A global transition to the next generation of Internet protocol, IPv6, could lead to more cyber attacks in the short run, says the military network security manager of one of the few organizations to fully convert to the new 128-bit address protocol.

In an August 4 press call with reporters, Ron Broersma, who also acts as the chief engineer of the information technology division within the Navy's Space and Naval Warfare Systems Center-Pacific in San Diego, noted that the current Internet routing protocol, IPv4, has been in effect for three decades.

IPv6--despite existing as a technical specification since the late 1990s--is still new, Broersma said.

"And so, we haven't found all the bugs yet. I wouldn't be surprised if some denial of service bugs are discovered over the next few years," he said.

The world has little choice but to adopt IPv6 in the coming years as the current 32-bit system runs out of new addresses in late 2011. Address exhaustion will not force an overnight conversion to IPv6 since network address translation network devices already have extended the life of IPv4, but a transition to IPv6 is all but inevitable. The federal government, in fact, has prepared (.pdf)  for IPv6 since 2005.

SPAWAR-Pacific has been a Defense Department IPv6 transition pilot since 2003, Broersma said. "I know of no other enterprise network that has gone to the depth of top to bottom implementation of this new protocol and lives in it in a production environment," he added.

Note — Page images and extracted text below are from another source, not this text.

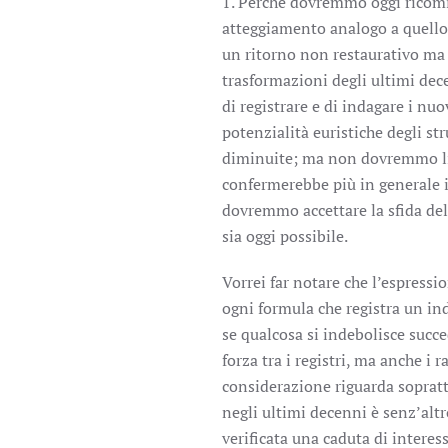
1. Perché dovremmo oggi ricomi
atteggiamento analogo a quello 
un ritorno non restaurativo ma
trasformazioni degli ultimi dec
di registrare e di indagare i nu
potenzialità euristiche degli s
diminuite; ma non dovremmo limi
confermerebbe più in generale i
dovremmo accettare la sfida del
sia oggi possibile.
Vorrei far notare che l’espress
ogni formula che registra un in
se qualcosa si indebolisce succe
forza tra i registri, ma anche i 
considerazione riguarda sopratt
negli ultimi decenni è senz’altro
verificata una caduta di interes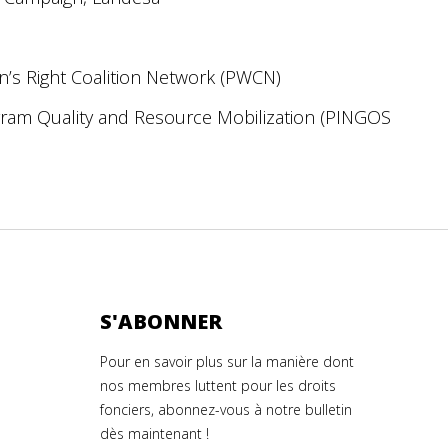
’s Right Coalition Network (PWCN)
gram Quality and Resource Mobilization (PINGOS
S'ABONNER
Pour en savoir plus sur la manière dont
nos membres luttent pour les droits
fonciers, abonnez-vous à notre bulletin
dès maintenant !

A common assumption is that IPv6 networks will be more secure than today's due to a requirement that compliant IPv6 implementations include the IPsec protocol, which requires the authentication and encryption of data packets. But that's incorrect, Broersma said.

"IPsec was around for IPv4 and we use it every day, it was just never mandated. But you can certainly obtain the protocol and use it. In that sense [IPv6] really is not more secure for that reason," he said.

However, IPv6 will offer more security in the sense that enumerating an entire subnet by pinging addresses would take centuries in a 128-bit address space, Broersma said. The obsolesce of network address translators will also make possible true end-to-end security between endpoints, Broersma said.

As for his advice on organizations as they embark on an IPv6 transition, Broersma said one step should be a comprehensive security audit so that all IPv4 security features are duplicated in the IPv6 network.

Among the biggest lessons learned from SPAWAR-Pacific's IPv6 experience is the fact that many products that claim to be IPv6 capable are in fact not, he added.

As a result, SPAWAR ended up doing a lot of quality assurance testing for feature parity that vendors should have done, Broersma said.

Vendors have "been very happy to take our feedback," Broersma added.